++++ MATERIAL FOR THE TASK

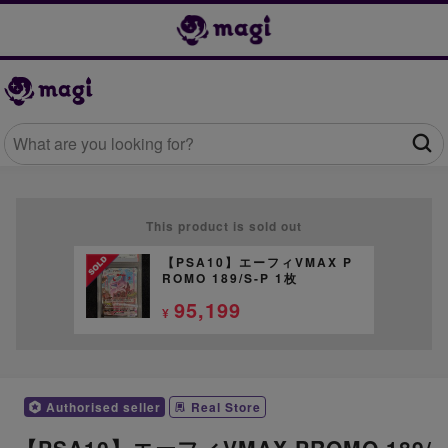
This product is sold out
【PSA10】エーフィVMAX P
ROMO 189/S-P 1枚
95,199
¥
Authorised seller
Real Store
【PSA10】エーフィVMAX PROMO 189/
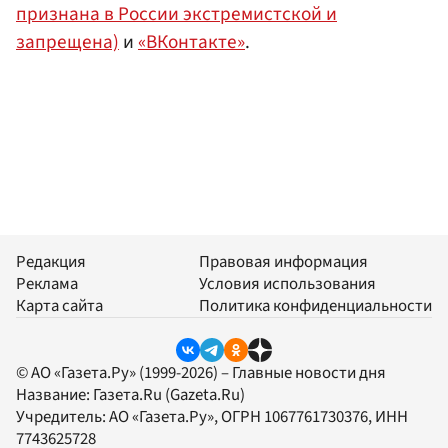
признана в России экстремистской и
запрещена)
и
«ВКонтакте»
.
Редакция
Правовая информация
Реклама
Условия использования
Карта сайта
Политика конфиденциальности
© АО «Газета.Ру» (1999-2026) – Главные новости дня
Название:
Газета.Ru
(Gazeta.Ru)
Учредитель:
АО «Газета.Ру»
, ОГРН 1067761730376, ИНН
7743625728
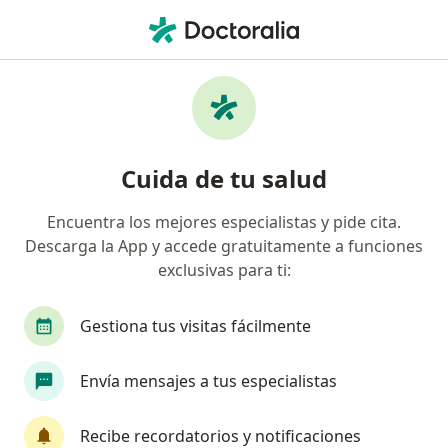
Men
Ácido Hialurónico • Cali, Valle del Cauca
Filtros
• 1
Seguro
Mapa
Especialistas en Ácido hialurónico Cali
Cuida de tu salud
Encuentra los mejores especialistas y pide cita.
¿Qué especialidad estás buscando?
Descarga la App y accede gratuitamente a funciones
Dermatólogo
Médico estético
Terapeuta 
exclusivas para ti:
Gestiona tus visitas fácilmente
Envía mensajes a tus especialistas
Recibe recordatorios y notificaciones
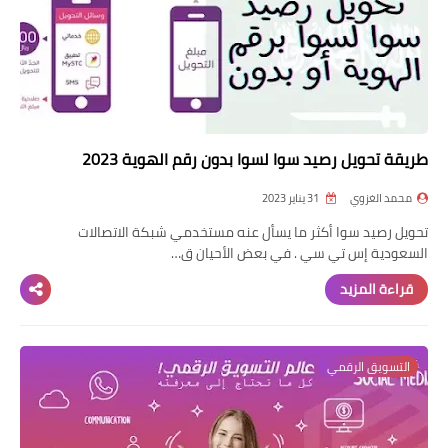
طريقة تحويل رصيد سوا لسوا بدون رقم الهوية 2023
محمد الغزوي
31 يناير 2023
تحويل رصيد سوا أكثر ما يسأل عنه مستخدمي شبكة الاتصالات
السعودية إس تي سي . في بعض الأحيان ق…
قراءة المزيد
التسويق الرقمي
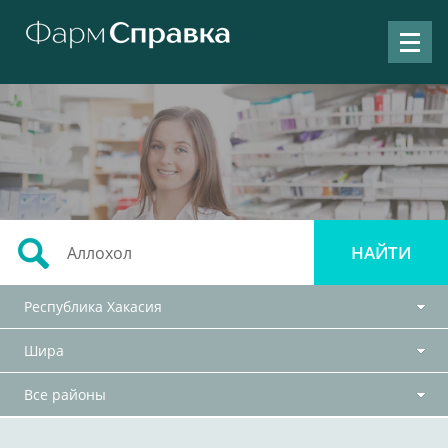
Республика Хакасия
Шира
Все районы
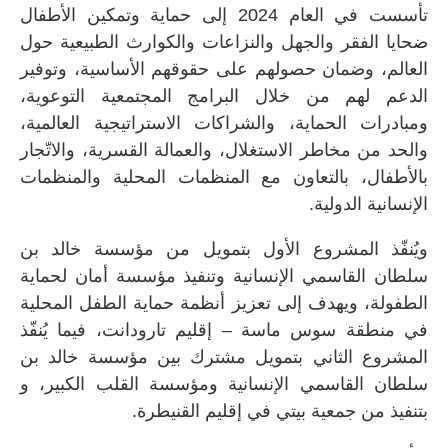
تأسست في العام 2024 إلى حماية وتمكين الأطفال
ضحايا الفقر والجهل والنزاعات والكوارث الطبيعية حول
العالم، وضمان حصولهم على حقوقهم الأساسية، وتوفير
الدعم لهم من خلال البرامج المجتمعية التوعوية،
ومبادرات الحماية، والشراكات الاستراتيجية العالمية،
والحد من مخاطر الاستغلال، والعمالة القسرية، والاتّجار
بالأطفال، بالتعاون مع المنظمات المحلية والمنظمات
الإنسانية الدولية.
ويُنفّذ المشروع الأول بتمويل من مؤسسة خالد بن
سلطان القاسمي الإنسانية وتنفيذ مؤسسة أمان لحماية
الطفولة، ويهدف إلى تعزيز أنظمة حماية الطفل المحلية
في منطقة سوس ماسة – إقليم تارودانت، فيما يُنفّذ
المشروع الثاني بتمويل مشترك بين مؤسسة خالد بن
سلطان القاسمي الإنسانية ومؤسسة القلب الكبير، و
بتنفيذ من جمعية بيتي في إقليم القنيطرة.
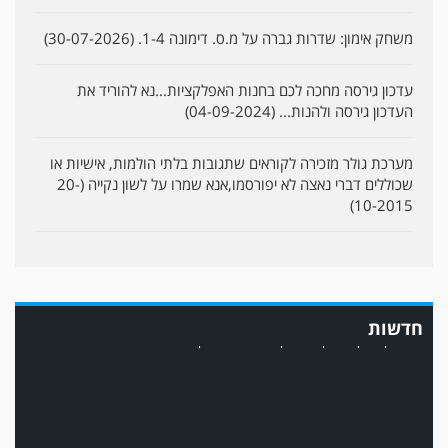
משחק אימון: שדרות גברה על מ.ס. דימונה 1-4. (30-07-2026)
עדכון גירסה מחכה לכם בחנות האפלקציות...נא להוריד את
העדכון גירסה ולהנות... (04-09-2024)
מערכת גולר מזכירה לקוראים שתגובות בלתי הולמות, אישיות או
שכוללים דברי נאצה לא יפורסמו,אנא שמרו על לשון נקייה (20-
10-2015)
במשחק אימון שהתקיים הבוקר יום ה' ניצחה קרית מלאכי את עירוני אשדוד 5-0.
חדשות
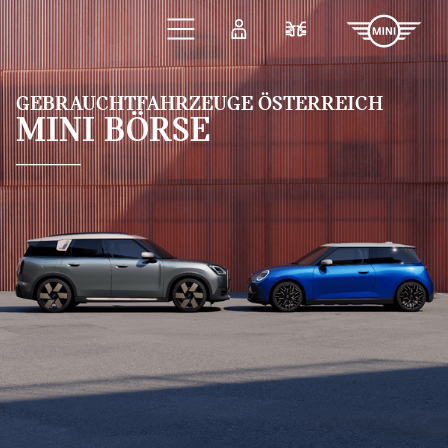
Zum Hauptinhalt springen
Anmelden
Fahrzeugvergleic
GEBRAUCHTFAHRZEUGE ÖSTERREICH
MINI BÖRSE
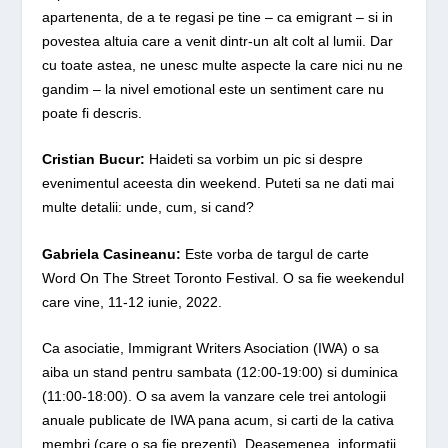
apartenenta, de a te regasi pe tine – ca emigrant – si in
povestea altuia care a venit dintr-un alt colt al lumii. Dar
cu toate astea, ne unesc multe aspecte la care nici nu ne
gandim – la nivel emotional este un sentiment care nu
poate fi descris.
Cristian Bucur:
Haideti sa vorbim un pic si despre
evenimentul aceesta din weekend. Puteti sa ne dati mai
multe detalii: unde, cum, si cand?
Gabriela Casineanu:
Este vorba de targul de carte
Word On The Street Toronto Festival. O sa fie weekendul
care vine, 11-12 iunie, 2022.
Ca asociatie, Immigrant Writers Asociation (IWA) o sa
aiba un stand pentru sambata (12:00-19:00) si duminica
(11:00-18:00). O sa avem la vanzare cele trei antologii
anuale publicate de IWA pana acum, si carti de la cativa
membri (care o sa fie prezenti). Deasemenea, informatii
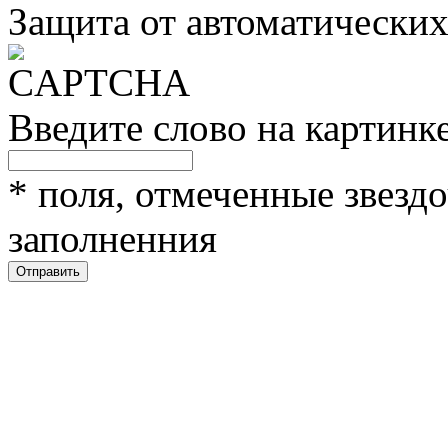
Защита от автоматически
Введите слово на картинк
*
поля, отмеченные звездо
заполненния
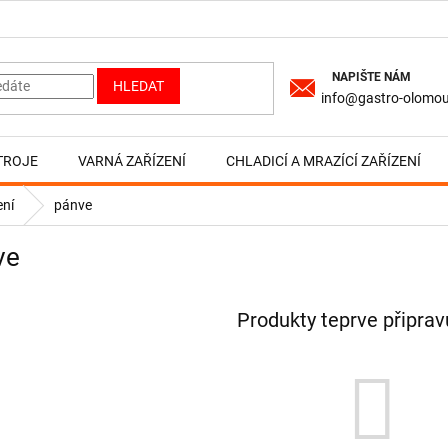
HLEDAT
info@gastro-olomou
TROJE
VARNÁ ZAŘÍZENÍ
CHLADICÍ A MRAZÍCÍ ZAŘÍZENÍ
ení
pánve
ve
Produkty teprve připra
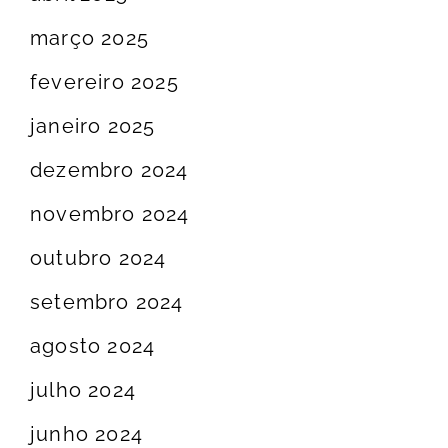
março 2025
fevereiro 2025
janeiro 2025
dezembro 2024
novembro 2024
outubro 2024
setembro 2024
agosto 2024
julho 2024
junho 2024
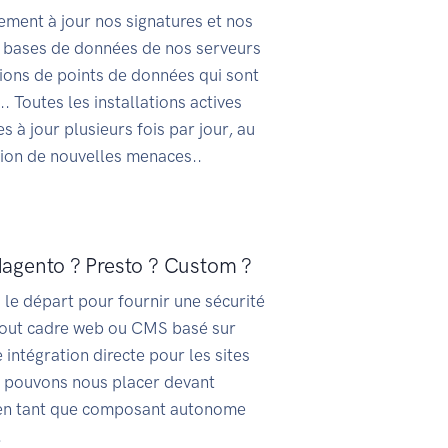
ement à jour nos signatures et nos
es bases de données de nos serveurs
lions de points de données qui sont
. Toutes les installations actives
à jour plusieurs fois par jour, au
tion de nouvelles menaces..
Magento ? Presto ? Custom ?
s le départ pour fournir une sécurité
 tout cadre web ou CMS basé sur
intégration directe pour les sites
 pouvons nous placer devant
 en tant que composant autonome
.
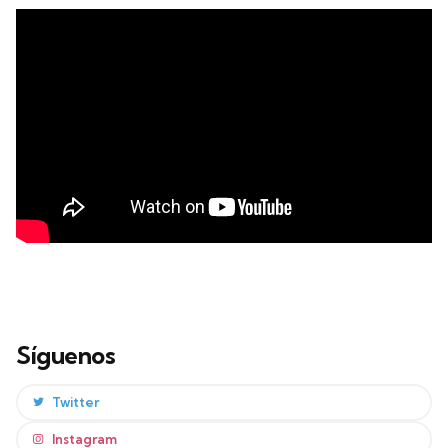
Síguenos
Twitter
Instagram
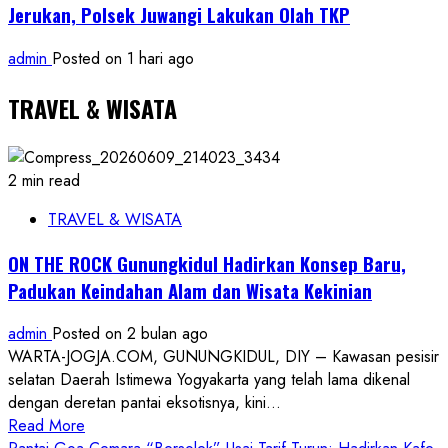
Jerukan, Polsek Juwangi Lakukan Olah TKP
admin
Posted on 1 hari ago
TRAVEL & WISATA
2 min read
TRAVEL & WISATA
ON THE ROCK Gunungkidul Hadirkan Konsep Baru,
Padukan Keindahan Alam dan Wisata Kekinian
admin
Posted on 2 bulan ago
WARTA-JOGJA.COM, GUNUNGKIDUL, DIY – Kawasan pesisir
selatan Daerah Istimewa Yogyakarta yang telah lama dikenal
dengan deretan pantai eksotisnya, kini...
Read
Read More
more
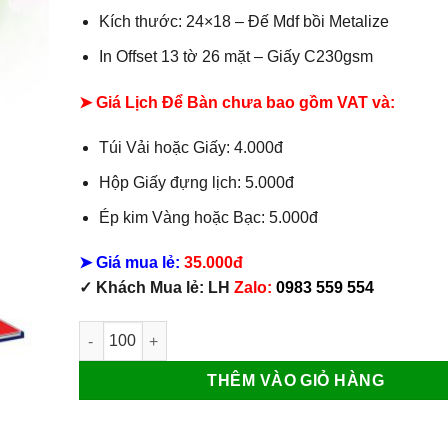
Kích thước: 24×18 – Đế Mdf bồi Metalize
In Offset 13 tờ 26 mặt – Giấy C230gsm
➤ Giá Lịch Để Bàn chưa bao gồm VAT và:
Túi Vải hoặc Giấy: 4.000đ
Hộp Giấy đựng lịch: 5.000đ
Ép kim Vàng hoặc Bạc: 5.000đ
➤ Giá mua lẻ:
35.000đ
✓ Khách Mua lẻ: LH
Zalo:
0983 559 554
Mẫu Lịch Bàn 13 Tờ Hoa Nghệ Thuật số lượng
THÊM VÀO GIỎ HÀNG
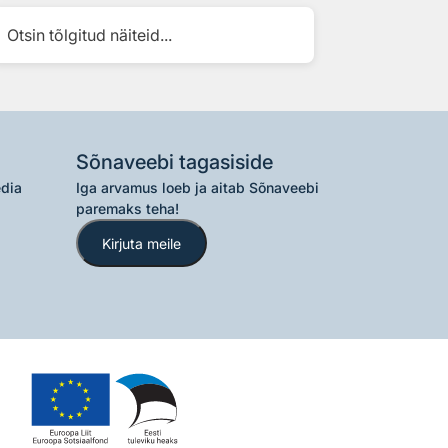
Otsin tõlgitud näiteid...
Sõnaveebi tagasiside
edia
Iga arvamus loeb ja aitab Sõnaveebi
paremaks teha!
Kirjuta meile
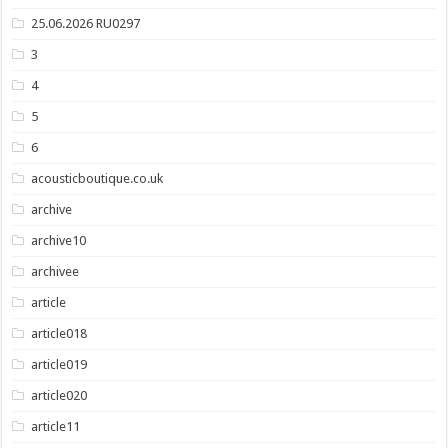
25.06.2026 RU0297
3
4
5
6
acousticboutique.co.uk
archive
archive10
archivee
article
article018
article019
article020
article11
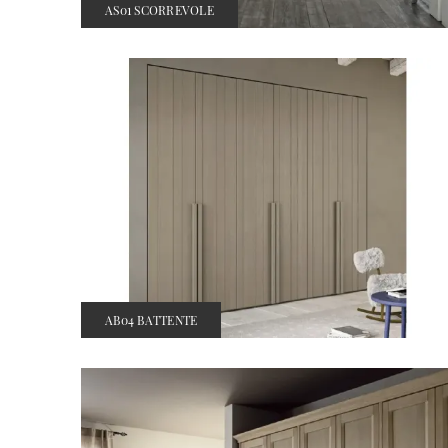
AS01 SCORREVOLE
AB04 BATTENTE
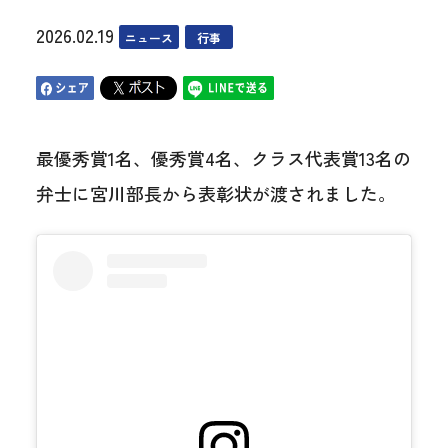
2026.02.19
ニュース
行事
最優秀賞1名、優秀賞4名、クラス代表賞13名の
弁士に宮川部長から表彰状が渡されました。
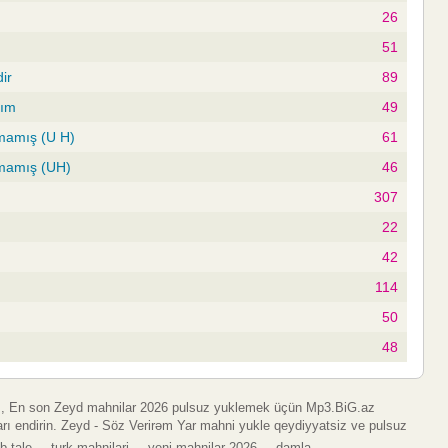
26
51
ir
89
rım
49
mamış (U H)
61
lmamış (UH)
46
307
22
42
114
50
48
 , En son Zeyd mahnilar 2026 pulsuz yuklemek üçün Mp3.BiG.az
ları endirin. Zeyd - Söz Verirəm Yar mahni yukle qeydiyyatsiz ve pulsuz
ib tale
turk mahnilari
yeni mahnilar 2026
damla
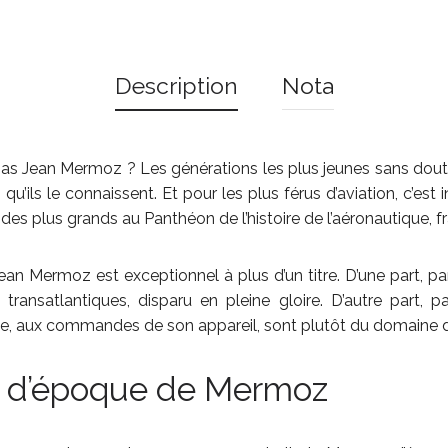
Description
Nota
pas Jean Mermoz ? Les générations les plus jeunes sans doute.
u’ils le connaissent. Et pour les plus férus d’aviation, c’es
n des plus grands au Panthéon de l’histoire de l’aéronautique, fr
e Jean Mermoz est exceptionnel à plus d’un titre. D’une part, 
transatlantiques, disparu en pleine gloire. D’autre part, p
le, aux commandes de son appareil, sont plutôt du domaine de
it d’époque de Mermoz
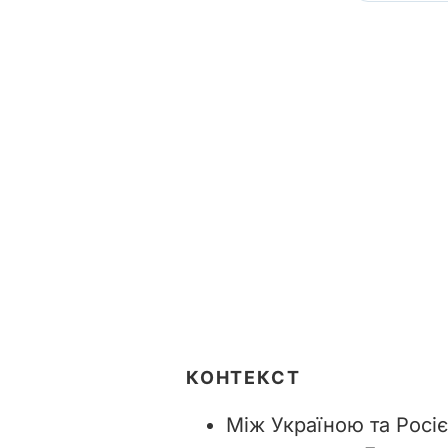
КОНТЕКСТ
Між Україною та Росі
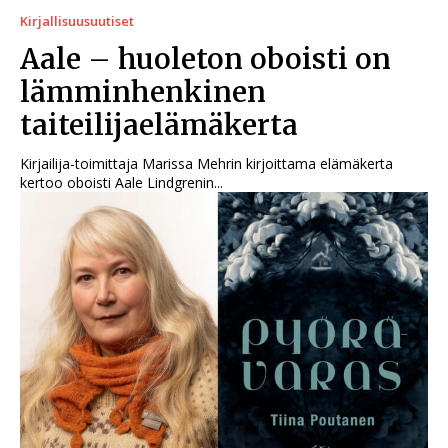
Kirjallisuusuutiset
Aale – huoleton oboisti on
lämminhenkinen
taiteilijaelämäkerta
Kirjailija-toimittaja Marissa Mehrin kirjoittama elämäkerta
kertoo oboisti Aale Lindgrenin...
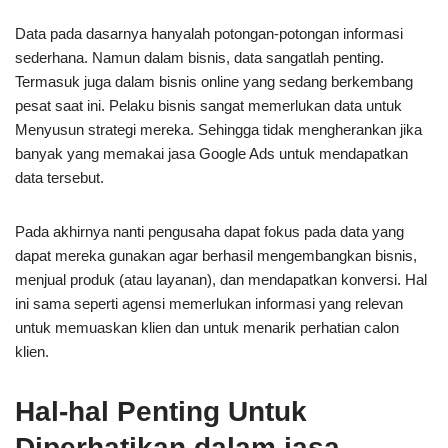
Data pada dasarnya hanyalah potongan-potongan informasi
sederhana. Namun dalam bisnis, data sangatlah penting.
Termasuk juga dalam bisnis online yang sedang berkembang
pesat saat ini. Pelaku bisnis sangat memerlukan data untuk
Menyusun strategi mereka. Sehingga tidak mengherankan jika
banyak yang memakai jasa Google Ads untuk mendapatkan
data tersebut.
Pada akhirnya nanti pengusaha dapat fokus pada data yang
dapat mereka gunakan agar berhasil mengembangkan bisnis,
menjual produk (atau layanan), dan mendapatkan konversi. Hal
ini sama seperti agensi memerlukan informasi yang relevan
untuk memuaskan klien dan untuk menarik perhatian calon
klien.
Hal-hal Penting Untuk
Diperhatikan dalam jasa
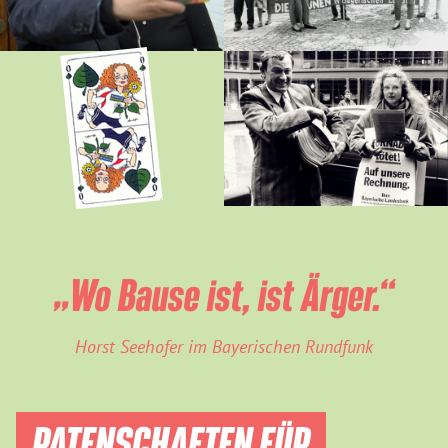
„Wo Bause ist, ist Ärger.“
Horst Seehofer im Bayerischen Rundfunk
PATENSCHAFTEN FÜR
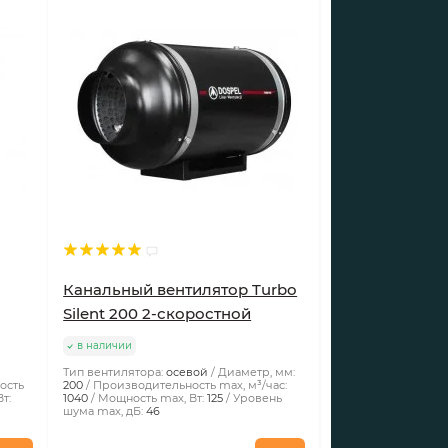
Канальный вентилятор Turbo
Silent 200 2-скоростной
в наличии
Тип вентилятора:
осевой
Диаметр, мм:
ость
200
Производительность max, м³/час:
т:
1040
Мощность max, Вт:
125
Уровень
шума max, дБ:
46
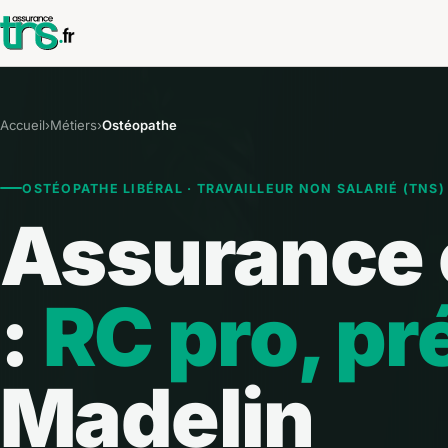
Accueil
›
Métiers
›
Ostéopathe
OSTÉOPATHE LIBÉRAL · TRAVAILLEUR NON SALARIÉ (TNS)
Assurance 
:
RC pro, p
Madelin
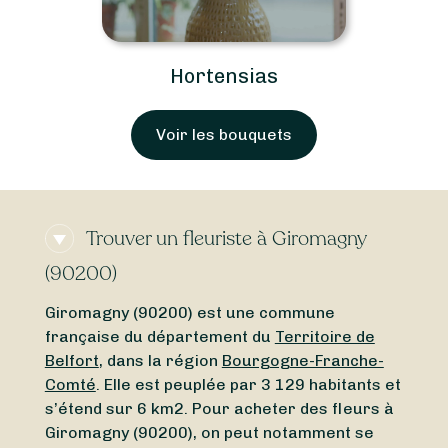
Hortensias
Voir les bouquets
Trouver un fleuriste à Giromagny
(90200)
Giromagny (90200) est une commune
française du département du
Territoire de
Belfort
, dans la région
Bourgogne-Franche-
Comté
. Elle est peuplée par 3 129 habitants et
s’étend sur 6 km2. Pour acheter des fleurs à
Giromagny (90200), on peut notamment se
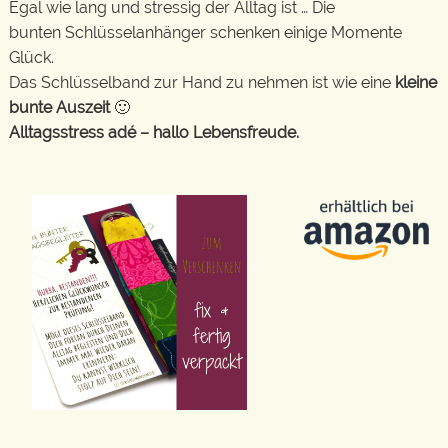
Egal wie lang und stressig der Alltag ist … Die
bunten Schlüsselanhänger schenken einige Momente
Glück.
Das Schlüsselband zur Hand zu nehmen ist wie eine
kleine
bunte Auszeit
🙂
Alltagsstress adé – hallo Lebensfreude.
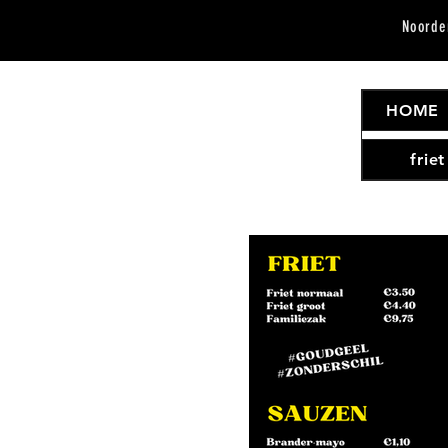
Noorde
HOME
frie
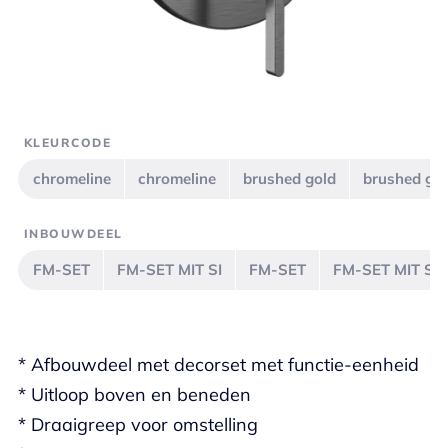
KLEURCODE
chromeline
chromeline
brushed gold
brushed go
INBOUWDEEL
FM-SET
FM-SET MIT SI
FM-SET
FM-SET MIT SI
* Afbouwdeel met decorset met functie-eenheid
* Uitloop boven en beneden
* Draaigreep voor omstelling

++++++++

WORK REQUEST: Look through the data above for the string "إقليم" and copy every line where it appears.

RESULT FOR THIS EXERCISE:
في منطقة سوس ماسة – إقليم تارودانت، فيما يُنفّذ
بتنفيذ من جمعية بيتي في إقليم القنيطرة.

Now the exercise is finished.